Our paper is not the first to address the issue of instability in the BSN. Recent work from [52] examined the use of penalties on spiking to reduce ping-ponging (referred to in that paper as “up states”). We found that this strategy required fine-tuning and succeeded in a relatively narrow parameter regime compared to the solutions we proposed here. Other work by by Chalk et al. [36] has argued that oscillations in the brain activity may arise from BSNs with synaptic delays, suggesting that a substantially damped form of ping-ponging may be a signature of efficient computation in neural circuits. This work used the finite timescale dynamics of [51] to implement the BSN with synaptic delays. Similarly to our work, spiking activity in the Chalk model is asynchronous and sparse, and neurons are not prevented from firing synchronously. However, the Chalk model avoids ping-ponging behavior by injecting a carefully tuned amount of noise into membrane potential and using slow membrane time constants (100ms). The added membrane noise degrades the network representation of coding error, forcing a trade-off between stability and accuracy of representation. By contrast, our models do not require tuning membrane potential noise to achieve stability; although firing is stochastic, the membrane potential maintains an accurate representation of the error over a wide range of input and network sizes. Our network also uses membrane time constants with more biophysically plausible ranges (10-20ms).

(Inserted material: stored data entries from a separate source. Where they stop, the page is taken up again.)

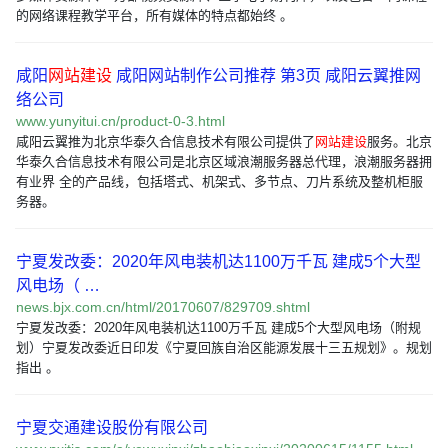
的网络课程教学平台，所有媒体的特点都始终 。
咸阳
网站建设
咸阳网站制作公司推荐 第3页 咸阳云翼推网
络公司
www.yunyitui.cn/product-0-3.html
咸阳云翼推为北京华泰久合信息技术有限公司提供了
网站建设
服务。北京
华泰久合信息技术有限公司是北京区域浪潮服务器总代理，浪潮服务器拥
有业界 全的产品线，包括塔式、机架式、多节点、刀片系统及整机柜服
务器。
宁夏发改委：2020年风电装机达1100万千瓦 建成5个大型
风电场（ …
news.bjx.com.cn/html/20170607/829709.shtml
宁夏发改委：2020年风电装机达1100万千瓦 建成5个大型风电场（附规
划）宁夏发改委近日印发《宁夏回族自治区能源发展十三五规划》。规划
指出 。
宁夏交通建设股份有限公司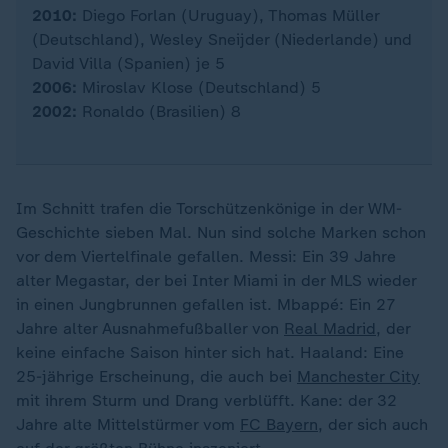
2010:
Diego Forlan (Uruguay), Thomas Müller
(Deutschland), Wesley Sneijder (Niederlande) und
David Villa (Spanien) je 5
2006:
Miroslav Klose (Deutschland) 5
2002:
Ronaldo (Brasilien) 8
Im Schnitt trafen die Torschützenkönige in der WM-
Geschichte sieben Mal. Nun sind solche Marken schon
vor dem Viertelfinale gefallen. Messi: Ein 39 Jahre
alter Megastar, der bei Inter Miami in der MLS wieder
in einen Jungbrunnen gefallen ist. Mbappé: Ein 27
Jahre alter Ausnahmefußballer von
Real Madrid
, der
keine einfache Saison hinter sich hat. Haaland: Eine
25-jährige Erscheinung, die auch bei
Manchester City
mit ihrem Sturm und Drang verblüfft. Kane: der 32
Jahre alte Mittelstürmer vom
FC Bayern
, der sich auch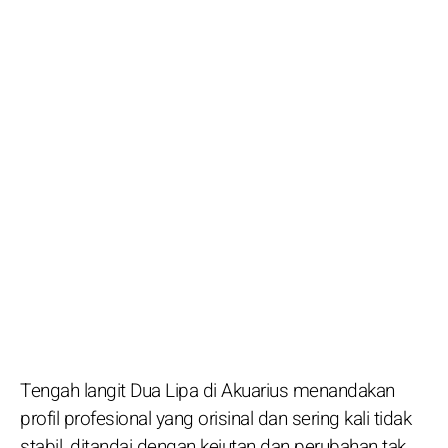
Tengah langit Dua Lipa di Akuarius menandakan
profil profesional yang orisinal dan sering kali tidak
stabil, ditandai dengan kejutan dan perubahan tak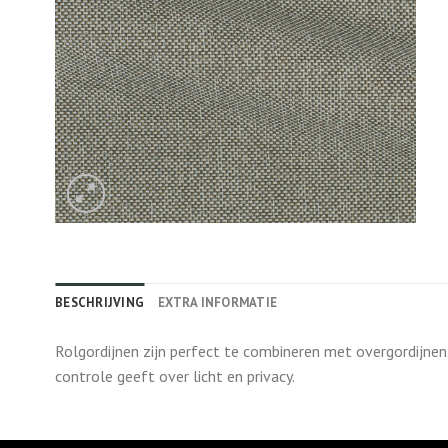
BESCHRIJVING
EXTRA INFORMATIE
Rolgordijnen zijn perfect te combineren met overgordijnen
controle geeft over licht en privacy.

The topic of balanced networks has also received considerable attention outside the specific BSN framework introduced by [31]. Balanced networks have been proposed as a substrate for working memory [55, 56], probabilistic inference [57, 58], and the control of complex movements [59]. Excitatory-inhibitory balance is also a key topic in the mathematical theory of neural circuit dynamics, where it has been proposed as an explanation for the correlations found in large-scale population activity [60–62]. Finally, a rich literature has focused on the training of spiking neural networks in more general supervised and reinforcement learning settings, where the objective involves task performance or can only be evaluated at the end of a trial [63–67].

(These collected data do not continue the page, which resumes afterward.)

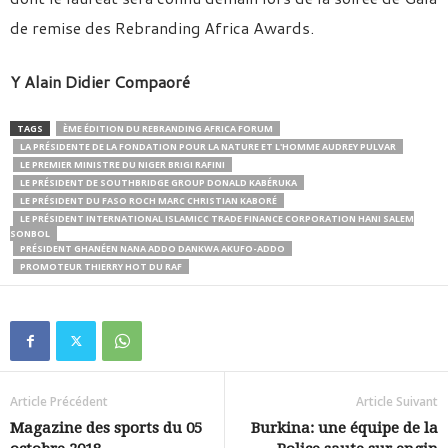
de remise des Rebranding Africa Awards.
Y Alain Didier Compaoré
TAGS
ÈME ÉDITION DU REBRANDING AFRICA FORUM
LA PRÉSIDENTE DE LA FONDATION POUR LA NATURE ET L'HOMME AUDREY PULVAR
LE PREMIER MINISTRE DU NIGER BRIGI RAFINI
LE PRÉSIDENT DE SOUTHBRIDGE GROUP DONALD KABÉRUKA
LE PRÉSIDENT DU FASO ROCH MARC CHRISTIAN KABORÉ
LE PRÉSIDENT INTERNATIONAL ISLAMICC TRADE FINANCE CORPORATION HANI SALEM
SONBOL
PRÉSIDENT GHANÉEN NANA ADDO DANKWA AKUFO-ADDO
PROMOTEUR THIERRY HOT DU RAF
Article Précédent
Article Suivant
Magazine des sports du 05
Burkina: une équipe de la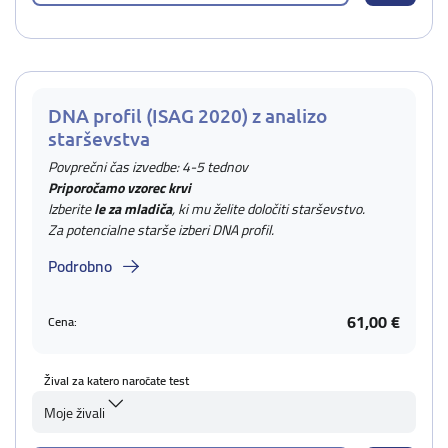
DNA profil (ISAG 2020) z analizo
starševstva
Povprečni čas izvedbe: 4-5 tednov
Priporočamo vzorec krvi
Izberite
le za mladiča
, ki mu želite določiti starševstvo.
Za potencialne starše izberi DNA profil.
Podrobno
61,00 €
Cena:
Žival za katero naročate test
Moje živali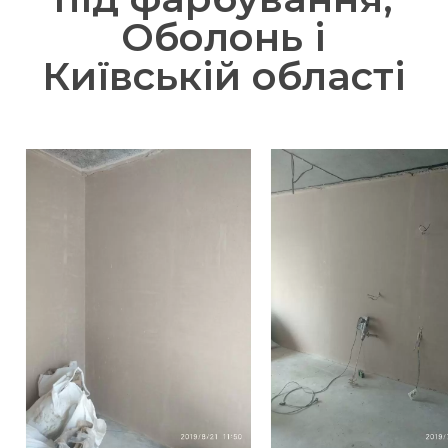
Оболонь і
Київській області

Our population Poisson model is similar to work by Eliasmith and Anderson [68] in that the network objective is to minimize the expected squared error between a target function and a network estimate using a spiking neural network. However, their model does so by optimizing for the decoding weights instead of network activity and uses a spiking mechanism that is driven linearly by the magnitude of the input, instead of the error-correcting computational principle used in the BSN. Later work by Eliasmith [69] extended this framework to allow for embedding of the desired dynamics (i.e., the A matrix) into the population activity.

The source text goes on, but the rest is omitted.